* _WORK ITEM_:
Look through the data below for the string "Bullas", and copy every line where it turns up.

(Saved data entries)
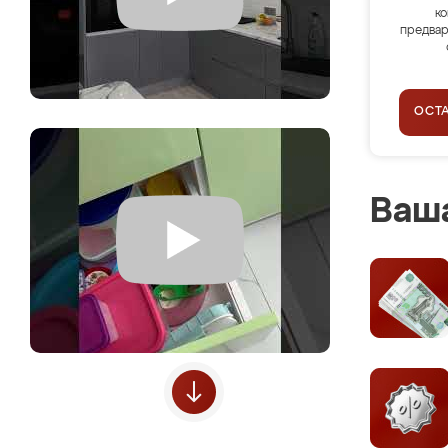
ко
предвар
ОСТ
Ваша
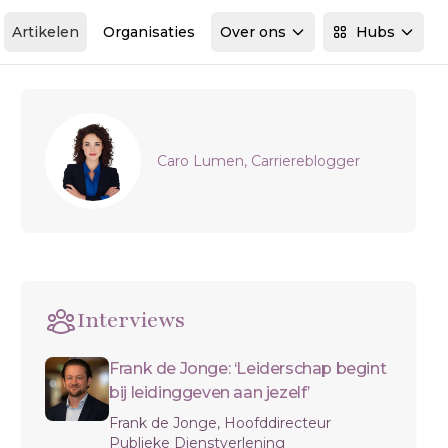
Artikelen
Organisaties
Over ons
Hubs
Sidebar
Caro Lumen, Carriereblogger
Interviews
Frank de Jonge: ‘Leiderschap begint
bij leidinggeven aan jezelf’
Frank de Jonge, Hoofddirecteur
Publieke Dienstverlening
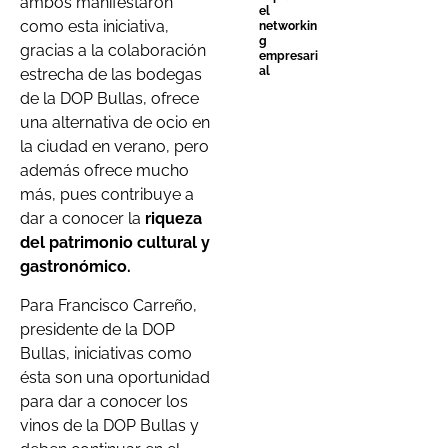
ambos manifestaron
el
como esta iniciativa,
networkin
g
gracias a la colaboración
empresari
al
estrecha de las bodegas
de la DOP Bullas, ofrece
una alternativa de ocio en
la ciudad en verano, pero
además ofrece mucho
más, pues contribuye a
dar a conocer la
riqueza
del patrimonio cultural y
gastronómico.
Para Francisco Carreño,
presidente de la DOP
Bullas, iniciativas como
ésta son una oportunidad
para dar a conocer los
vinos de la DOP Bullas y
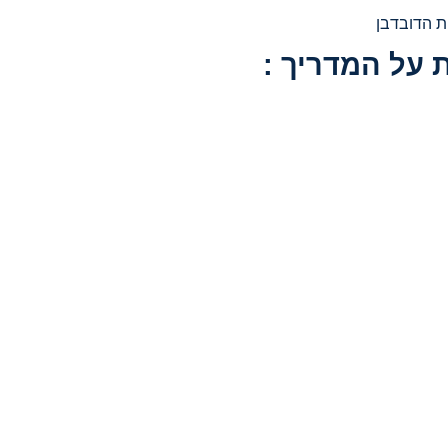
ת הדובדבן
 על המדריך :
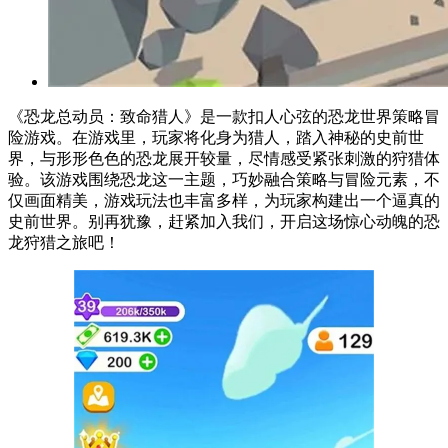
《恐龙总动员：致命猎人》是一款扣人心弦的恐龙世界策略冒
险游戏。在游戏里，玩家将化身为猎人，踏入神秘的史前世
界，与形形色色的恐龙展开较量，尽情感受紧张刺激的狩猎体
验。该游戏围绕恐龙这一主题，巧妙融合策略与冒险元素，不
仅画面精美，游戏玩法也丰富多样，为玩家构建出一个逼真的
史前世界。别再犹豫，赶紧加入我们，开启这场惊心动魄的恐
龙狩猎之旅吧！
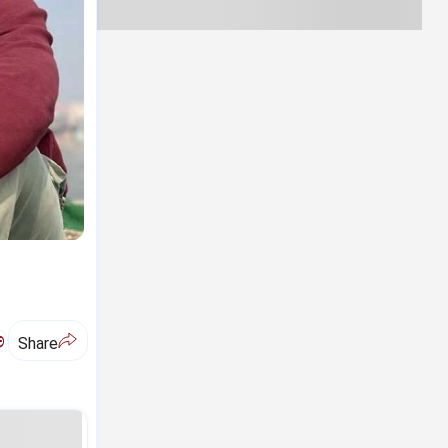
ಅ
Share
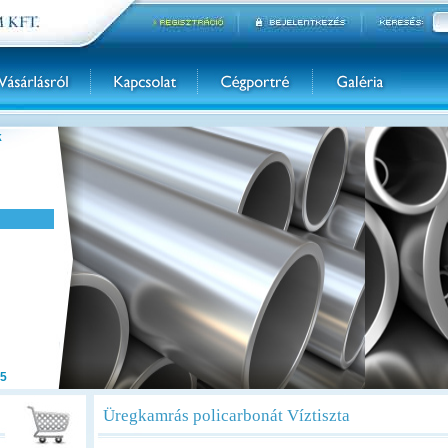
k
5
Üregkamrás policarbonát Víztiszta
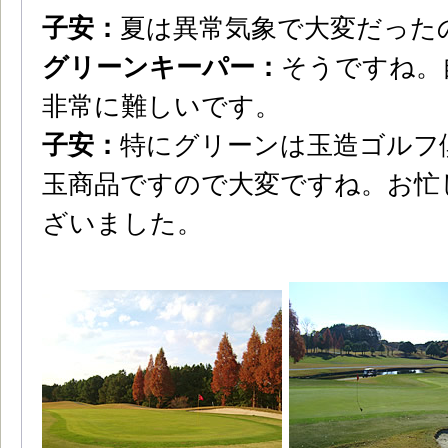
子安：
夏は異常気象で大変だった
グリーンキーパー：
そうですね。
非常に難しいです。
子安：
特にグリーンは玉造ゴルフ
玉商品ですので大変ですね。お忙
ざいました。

* _RESULT FOR THIS EXERCISE_:
de la DOP Bullas, ofrece
Bullas, iniciativas como
vinos de la DOP Bullas y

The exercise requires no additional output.